1 世紀以上にわたり、科学者たちは物質の聖杯を探し求めてきました。それは、室温超伝導体、つまり抵抗なく電荷を運ぶことができ、私たちが知っているエネルギーの世界に大変革をもたらす物質です。
ロチェスター大学の研究チームは今週、そのような物質を発見したと発表したが、科学界の一部からは懐疑的な意見も出ている。この新たな研究はネイチャー誌に掲載された。この科学について知っておくべきことを以下にまとめた。
室温超伝導体とは何ですか?
室温超伝導体の開発は物理学における崇高な目標であり、暗黒物質の正体や宇宙の加速膨張の原因を解明することと並ぶものです。超伝導体は抵抗なく電流を伝送するため、A地点からB地点へ電気を送る際にエネルギー損失が発生しません。しかし、現在の超伝導体は極低温と高圧下で動作する必要があるため、特殊な研究室以外では実用的ではありません。
室温で動作できれば、超伝導材料はもはや実験の領域に留まらず、世界のエネルギーインフラに組み込むことができるようになるでしょう。

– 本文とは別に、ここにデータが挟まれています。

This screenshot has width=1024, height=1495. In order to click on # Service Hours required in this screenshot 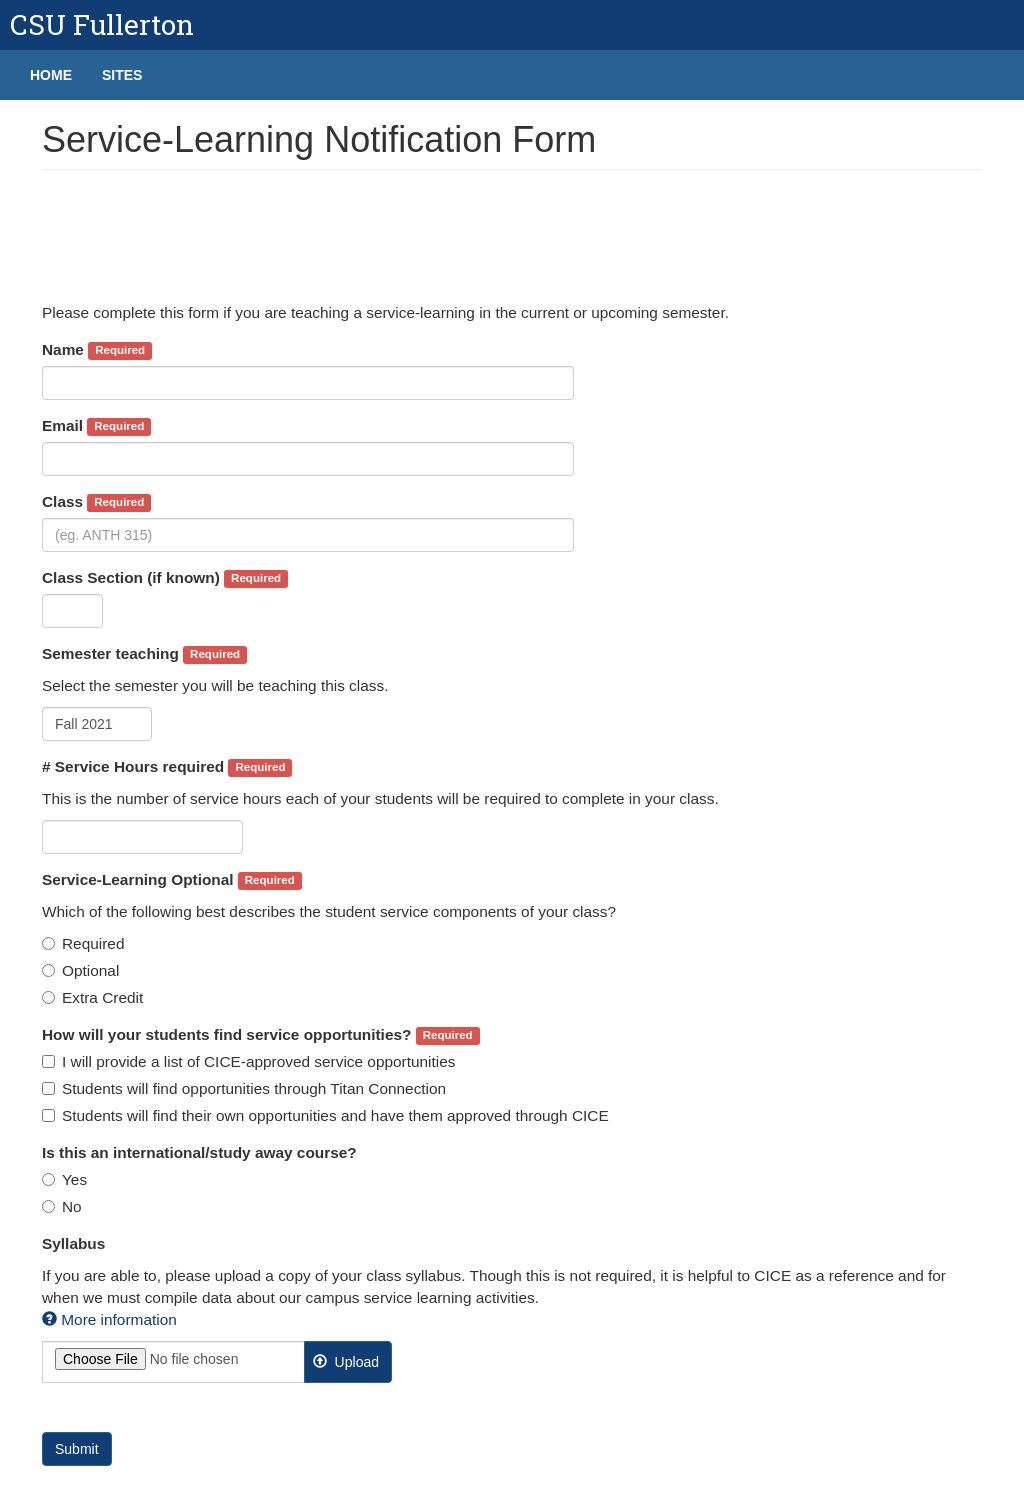, I will do `click(167, 767)`.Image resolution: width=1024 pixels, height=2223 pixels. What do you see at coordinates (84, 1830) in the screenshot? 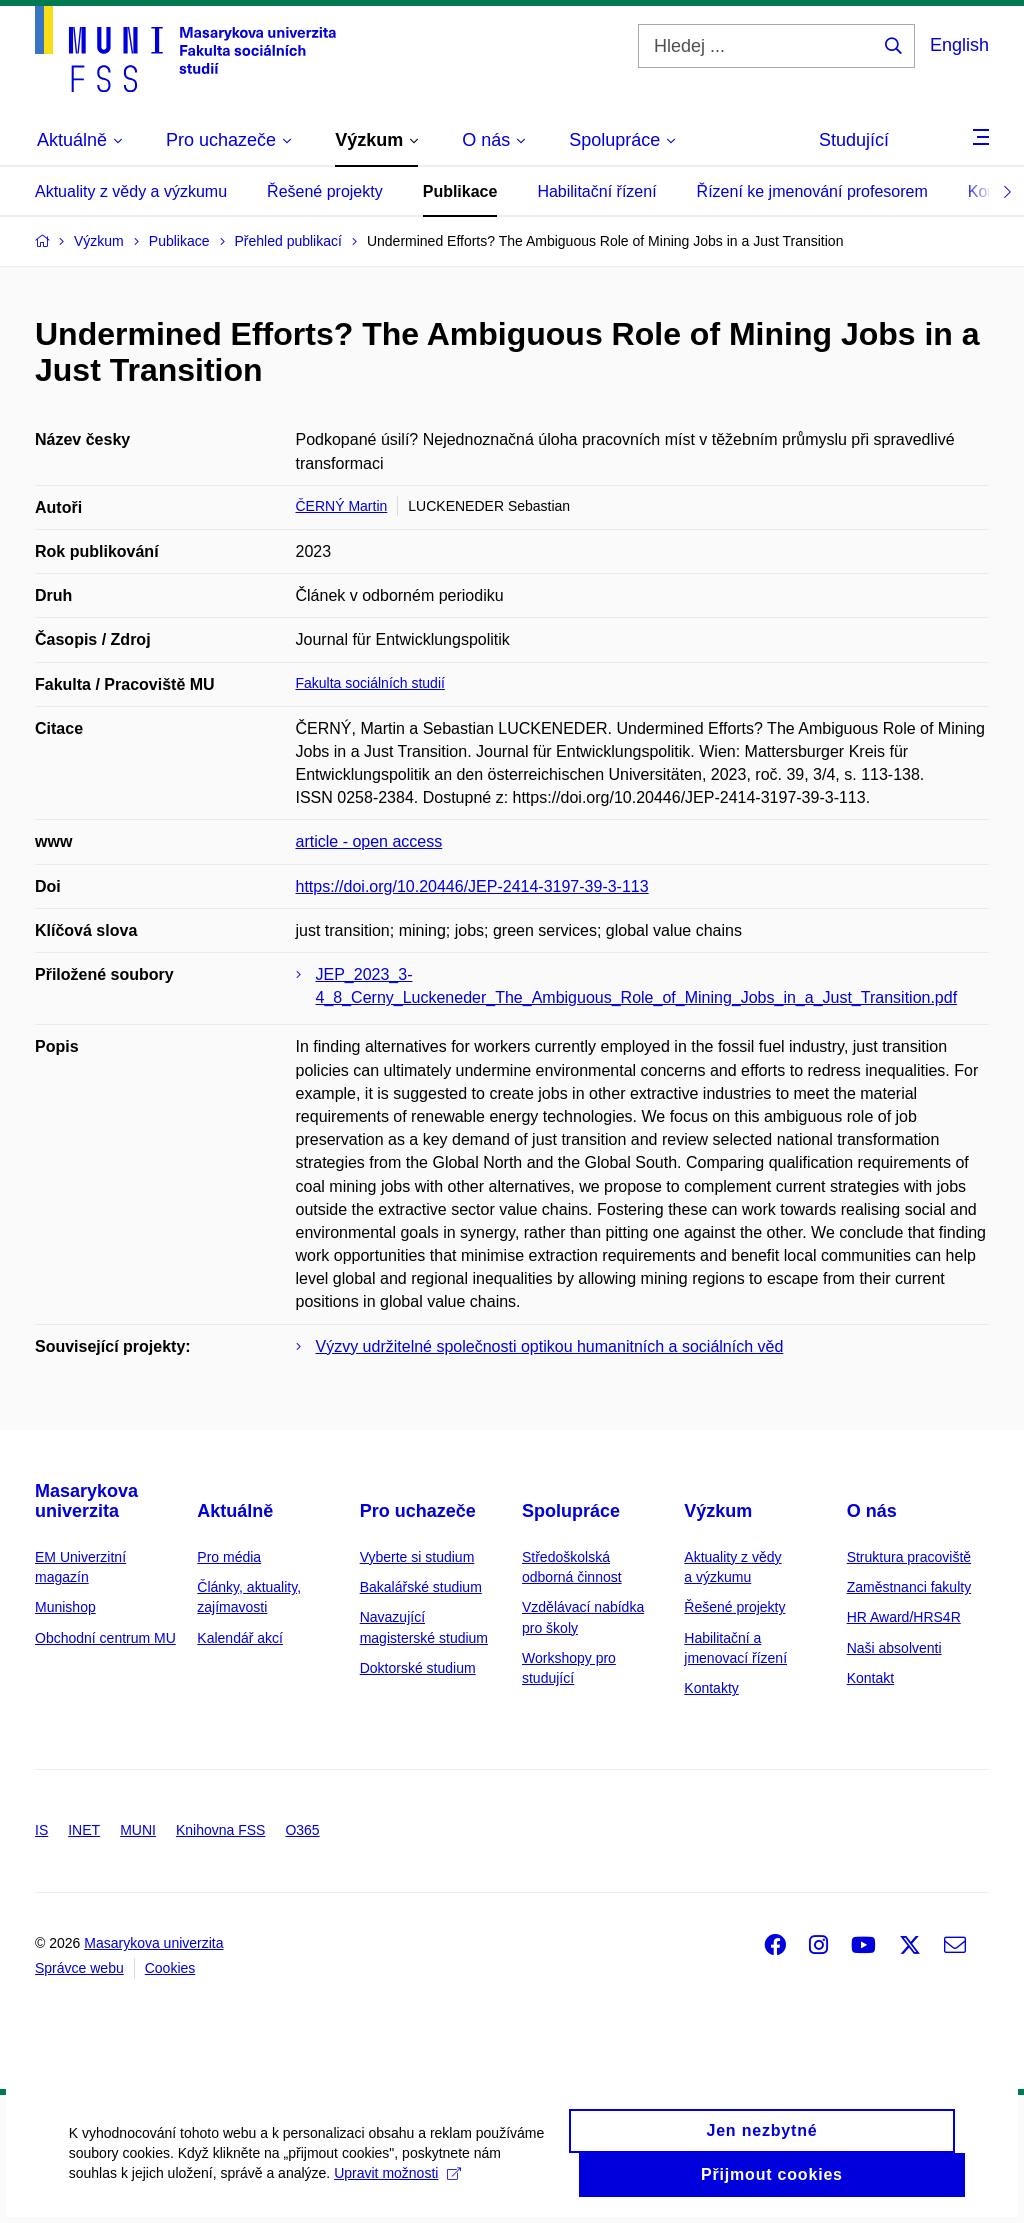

しかし、1911年に超伝導が発見されて以来、科学は室温超伝導の謎を解明できていません。物理学者たちは様々な種類の超伝導体――例えば、冷却したランタン水素化物や硫黄臭のする硫化水素など――をあれこれ試してきましたが、どれも成果を上げていません。これらの物質は超伝導性を示すものの、骨まで凍るような温度と途方もない圧力下でしか発現せず、現実世界の電子機器には実用的ではありません。
完璧な室温超伝導体の探求には、材料科学者、エンジニア、物理学者がさまざまな水素化物を試して、ゼロ抵抗の魔法を働かせるためにそれほど難しい条件を必要としない水素化物を探し求めています。
ロチェスター大学のチームは何を達成しましたか?
超伝導の脅威にさらされている最新の化合物は水素化ルテチウムです。ロチェスター大学の科学者たちは、この化合物が華氏69度、圧力10キロバール(1平方インチあたり14万5000ポンド)で超伝導状態になることを発見しました。参考までに、NOAAによると、海面での圧力は約15psiですが、マリアナ海溝の底では約16,000psiです。
145,000psiは明らかにまだ大きな圧力です。しかし、ロチェスター大学の発表によると、これはチームの研究室で超伝導を誘発するためにこれまで必要とされていた圧力より2桁も低いとのことです。

この発見を行ったロチェスター大学の機械工学者、ランガ・ディアス氏の研究室によると、「私たちは今、現代の超伝導の時代に入ったと信じている」という。
しかし、ディアス氏の研究分野の他の研究者たちは懐疑的だ。ディアス氏を含むチームが2020年にネイチャー誌に発表した論文は、炭素質水素化硫黄で室温超伝導を実現したと主張していたが、発表された日付やデータに関して何度も更新が行われた。その後、2021年8月にネイチャー誌に掲載されたMatters Arisingの記事で、ディアス氏の論文とは無関係の物理学者2人がこの主張に異議を唱え、チームが超伝導と関連付けた現象は、実際には誇張された物質状態とは関連がないと主張した。
2022年9月、ディアスチームによる最初の論文は撤回されました。しかし、新しい論文は審査を通過しました(少なくとも出版されるには十分な内容ですが、撤回された論文も同様です)。
ニューヨーク・タイムズ紙によると、ディアス氏は以前の失態で、他の科学者の論文の言葉をそのまま自分の論文に引用していたが、この出来事は引用を忘れたことによるものだとディアス氏は考えている。
最近の実験では、研究チームは99%の水素と1%の窒素を混合したガスを、非常に希薄な金属であるルテチウムとともに容器に入れました。ガスと金属を華氏392度で数日間反応させたところ、得られた化合物は青く光りました。
彼らはこの化合物をダイヤモンド(最も硬い鉱物で、何かをつまんだり、絞ったり、潰したりする実験でよく使われる)のセルに押し込んだ。ダイヤモンドの間に押し込むと、ディアス研究室で調合された化合物は青色から鮮やかな赤みがかったピンク色に変化した。超伝導状態になったのだ。
この新たな実験の結果を他のチームで再現できれば、材料科学における未入手物質の探求において刺激的な瞬間となり、電気分野における真の変革をもたらすことになるかもしれない。
しかし今のところ、この聖杯の探求は続いており、材料科学界がどれだけその発見に近づいているかは解釈次第だ。しかし、このような超伝導体への充電は、抵抗なく行われることは決してなかっただろう。